Для верного использования слова нужно четко понимать не только его толковое значение, но и все психологические и логические состояния, которые оно описывает. Витгенштейн и Мур объявили конкретизацию таких ситуаций ключевой задачей философии, сделав из нее своего рода воспитателя в языковой песочнице человечества. Остаток своих жизней оба они тем и занимались: помогали обнаружить и обезвредить шпионов некорректности и бессмысленности.

Но проблемы возникают не только с многозначными словами. Дело в том, что при переходе к непосредственным формулировкам мы, естественно, обрабатываем их в собственной голове. И тут самое время вспомнить «слабый» вариант теории Сепира – Уорфа, согласно которому язык обусловливает мышление.

В качестве доказательства этой гипотезы приводятся этнические различия восприятия действительности, порожденные разницей в языках.

Наиболее эффектные и обмусоливаемые примеры – «племя хопи не знает, что такое время» и, добавленное уже народом, «эскимосы имеют 100 обозначений для снега». Оба являются научными утками, как и многие другие, о чем подробно можно прочесть у Стивена Пинкера.

Еще один пример относится к цветам, хотя на этот счет и по сей день ведутся споры – влияние названий цветов на их различение то разоблачается, то подтверждается, но в основном происходит второе.

Однако есть и более проверенные примеры того, как язык концептуализирует действительность. К примеру, мы называем близких родственников одного с нами поколения простыми словами «брат» или «сестра», в то время как для японца принципиально указание на возраст («ani» – «старший брат», «otooto» – «младший брат» и т. д.).

То есть русский концептуализирует реальность лихо, общо, одним махом, в то время как японец уделяет внимание деталям и усиленно реальность дробит. Мало того что в чисто лингвистической плоскости необходимо учитывать все нюансы, так надо еще и «думать, как японец», чтобы его понять.

Выходит следующее: словоупотребление, обусловливающее смысл слов, обусловливается значением слов, обусловленным языковыми особенностями, обусловливающими мышление, обусловливающее словоупотребление – как уж тут друг друга понять. Вместе с тем на физиологическом уровне все обстоит гораздо проще: язык принципиально меняет работу мозга в процессе его развития, что доказал еще советский ученый Лурия. Именно поэтому одна и та же поломка у носителей разных языков может приводить к противоположным поведенческим расстройствам.

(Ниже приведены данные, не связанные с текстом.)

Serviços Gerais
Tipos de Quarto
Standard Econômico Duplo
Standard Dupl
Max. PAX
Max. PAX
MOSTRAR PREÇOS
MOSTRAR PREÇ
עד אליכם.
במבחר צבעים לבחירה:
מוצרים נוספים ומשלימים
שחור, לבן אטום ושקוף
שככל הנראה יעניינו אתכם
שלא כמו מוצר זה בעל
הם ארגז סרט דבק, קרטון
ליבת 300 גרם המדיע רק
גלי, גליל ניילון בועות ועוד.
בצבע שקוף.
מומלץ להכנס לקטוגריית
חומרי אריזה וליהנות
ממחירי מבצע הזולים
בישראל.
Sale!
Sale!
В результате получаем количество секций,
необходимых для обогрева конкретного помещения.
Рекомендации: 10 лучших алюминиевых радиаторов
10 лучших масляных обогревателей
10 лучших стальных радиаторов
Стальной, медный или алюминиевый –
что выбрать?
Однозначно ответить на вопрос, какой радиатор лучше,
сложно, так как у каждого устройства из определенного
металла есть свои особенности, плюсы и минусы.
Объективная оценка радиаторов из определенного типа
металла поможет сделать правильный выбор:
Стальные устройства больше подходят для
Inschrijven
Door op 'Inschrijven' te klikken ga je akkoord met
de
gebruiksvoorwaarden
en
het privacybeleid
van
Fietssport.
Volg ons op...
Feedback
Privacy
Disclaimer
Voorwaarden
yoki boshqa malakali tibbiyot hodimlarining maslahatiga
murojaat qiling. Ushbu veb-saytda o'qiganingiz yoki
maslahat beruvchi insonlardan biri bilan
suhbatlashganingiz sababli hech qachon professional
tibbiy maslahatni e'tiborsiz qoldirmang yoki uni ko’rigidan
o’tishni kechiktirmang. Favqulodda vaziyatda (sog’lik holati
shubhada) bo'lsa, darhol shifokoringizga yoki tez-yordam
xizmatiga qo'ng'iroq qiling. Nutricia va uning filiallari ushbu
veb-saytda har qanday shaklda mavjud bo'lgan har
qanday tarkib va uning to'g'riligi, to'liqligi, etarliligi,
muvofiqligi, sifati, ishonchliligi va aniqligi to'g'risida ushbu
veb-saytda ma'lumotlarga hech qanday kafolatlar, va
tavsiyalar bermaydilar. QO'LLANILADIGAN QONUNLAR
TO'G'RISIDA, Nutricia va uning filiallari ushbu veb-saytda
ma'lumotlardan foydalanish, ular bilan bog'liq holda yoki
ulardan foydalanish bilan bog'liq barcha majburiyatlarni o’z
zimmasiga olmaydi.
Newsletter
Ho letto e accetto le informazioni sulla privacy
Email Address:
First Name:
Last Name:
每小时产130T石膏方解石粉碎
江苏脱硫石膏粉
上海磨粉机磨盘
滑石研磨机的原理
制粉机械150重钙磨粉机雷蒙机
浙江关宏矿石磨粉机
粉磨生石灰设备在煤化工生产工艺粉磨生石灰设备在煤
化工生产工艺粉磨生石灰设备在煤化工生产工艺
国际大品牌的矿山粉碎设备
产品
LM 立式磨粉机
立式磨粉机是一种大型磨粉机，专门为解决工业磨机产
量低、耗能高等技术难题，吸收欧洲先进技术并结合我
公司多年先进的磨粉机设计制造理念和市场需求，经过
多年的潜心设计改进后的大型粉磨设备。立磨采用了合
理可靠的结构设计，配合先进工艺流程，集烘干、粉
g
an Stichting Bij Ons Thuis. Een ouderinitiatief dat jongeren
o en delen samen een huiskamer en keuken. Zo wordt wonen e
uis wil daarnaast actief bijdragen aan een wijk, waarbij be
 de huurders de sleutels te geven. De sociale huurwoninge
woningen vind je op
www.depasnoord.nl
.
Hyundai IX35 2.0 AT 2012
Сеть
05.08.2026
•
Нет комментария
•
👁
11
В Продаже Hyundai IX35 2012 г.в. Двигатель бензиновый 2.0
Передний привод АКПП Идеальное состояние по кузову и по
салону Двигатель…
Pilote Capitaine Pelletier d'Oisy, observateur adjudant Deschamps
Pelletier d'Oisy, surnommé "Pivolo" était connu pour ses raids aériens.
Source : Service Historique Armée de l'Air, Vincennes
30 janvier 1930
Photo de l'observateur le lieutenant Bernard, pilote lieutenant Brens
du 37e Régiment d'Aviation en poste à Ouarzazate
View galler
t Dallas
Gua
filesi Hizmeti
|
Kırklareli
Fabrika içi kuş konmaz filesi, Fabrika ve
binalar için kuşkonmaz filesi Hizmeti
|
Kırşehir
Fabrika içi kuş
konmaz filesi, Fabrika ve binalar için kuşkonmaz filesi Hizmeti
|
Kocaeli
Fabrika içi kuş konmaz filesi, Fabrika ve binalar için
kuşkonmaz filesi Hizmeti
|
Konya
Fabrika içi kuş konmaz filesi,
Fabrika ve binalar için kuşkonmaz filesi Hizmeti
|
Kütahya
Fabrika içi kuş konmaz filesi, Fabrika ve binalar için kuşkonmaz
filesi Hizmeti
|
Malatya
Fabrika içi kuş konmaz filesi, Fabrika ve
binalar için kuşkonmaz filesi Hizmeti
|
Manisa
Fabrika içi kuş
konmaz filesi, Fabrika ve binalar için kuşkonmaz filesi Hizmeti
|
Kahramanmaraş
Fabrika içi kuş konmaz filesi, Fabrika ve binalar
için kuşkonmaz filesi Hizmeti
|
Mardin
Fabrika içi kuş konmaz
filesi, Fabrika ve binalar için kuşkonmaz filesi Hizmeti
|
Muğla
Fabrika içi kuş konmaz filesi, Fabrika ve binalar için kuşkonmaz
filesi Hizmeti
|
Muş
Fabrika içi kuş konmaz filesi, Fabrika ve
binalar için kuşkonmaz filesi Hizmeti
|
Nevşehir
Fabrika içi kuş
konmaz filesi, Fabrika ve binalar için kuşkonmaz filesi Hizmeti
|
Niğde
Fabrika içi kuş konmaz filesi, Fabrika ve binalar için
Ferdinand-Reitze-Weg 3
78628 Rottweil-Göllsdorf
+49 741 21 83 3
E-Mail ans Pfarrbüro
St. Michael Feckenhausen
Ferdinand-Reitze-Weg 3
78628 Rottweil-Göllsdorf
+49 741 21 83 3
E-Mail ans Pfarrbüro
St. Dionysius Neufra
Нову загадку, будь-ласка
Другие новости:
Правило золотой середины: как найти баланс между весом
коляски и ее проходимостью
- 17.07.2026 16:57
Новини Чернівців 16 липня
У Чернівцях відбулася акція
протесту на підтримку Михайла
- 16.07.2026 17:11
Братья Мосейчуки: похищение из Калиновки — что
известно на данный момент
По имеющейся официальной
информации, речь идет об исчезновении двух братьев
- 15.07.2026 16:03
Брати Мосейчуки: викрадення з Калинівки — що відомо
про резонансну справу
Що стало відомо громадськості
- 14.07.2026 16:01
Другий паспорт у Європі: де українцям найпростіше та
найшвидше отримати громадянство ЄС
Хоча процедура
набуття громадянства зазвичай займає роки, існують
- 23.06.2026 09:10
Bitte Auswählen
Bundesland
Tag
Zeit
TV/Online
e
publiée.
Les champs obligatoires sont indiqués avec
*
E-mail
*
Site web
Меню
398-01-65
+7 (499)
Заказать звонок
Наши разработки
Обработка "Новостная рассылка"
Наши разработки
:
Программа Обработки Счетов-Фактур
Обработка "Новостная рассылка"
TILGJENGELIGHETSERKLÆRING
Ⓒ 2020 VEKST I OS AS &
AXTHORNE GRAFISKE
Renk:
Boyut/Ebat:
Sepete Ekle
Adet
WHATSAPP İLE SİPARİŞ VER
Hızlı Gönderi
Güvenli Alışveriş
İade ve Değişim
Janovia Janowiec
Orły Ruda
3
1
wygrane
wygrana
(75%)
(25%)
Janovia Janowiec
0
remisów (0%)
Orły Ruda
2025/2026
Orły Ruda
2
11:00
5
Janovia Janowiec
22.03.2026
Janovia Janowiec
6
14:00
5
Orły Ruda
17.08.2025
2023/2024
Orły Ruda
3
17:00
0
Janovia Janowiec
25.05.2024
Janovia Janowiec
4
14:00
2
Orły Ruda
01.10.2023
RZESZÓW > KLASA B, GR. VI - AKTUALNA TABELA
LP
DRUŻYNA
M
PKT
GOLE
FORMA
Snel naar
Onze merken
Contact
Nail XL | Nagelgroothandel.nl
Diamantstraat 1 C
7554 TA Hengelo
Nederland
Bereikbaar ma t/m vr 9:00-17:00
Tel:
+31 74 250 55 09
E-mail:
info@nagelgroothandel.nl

Все это подразумевает, что сам процесс усвоения какого-либо языка серьезно нас разобщает.

Избежать этого усвоения нам никак не удастся не только из-за принадлежности цивилизации и культуре, но и за счет одной общей для всех, за исключением законченных буддистов, интенции – мы постоянно чего-то хотим.


Проблема 4.

Язык – это манипуляция

Желания заставляют нас добиваться их исполнения – именно из этой предпосылки выводится определение языка как инструмента воздействия, разработанное Витгенштейном и подхваченное последующими исследователями.

Каждый день мы пользуемся словами, варьируя их значения по правилам, которые не сводятся ни к грамматике, ни даже минимальной логике. Этот процесс Витгенштейн обозначал как участие в «игре». Правила игры постоянно меняются в зависимости от контекста и в процессе диалога.

К примеру, если в метро тебе наступают тебе на ногу, речевая реакция на это будет зависеть от того, чего тебе хочется этим промозглым утром: извинений, знакомства или снять стресс посредством кулачного боя. Ответы «уважаемый, будьте осторожнее» и «осторожнее надо быть, уважаемый» обозначат совсем разные игровые модели.

Партия окажется выигранной, если манипуляция с помощью языка приведет к предполагаемому результату и желание исполнится. Причем, если первое высказывание не обязательно приведет к получению какой-либо реакции, то второе имеет на это больше шансов – так реализуется «языковая игра». Под этим термином подразумевается сознательное нарушение системных законов языка с целью произведения стилистического впечатления или вообще любое креативное обращение с великим и могучим. Цель «языковой игры» – наиболее эффективно (и эффектно) воздействовать на собеседника.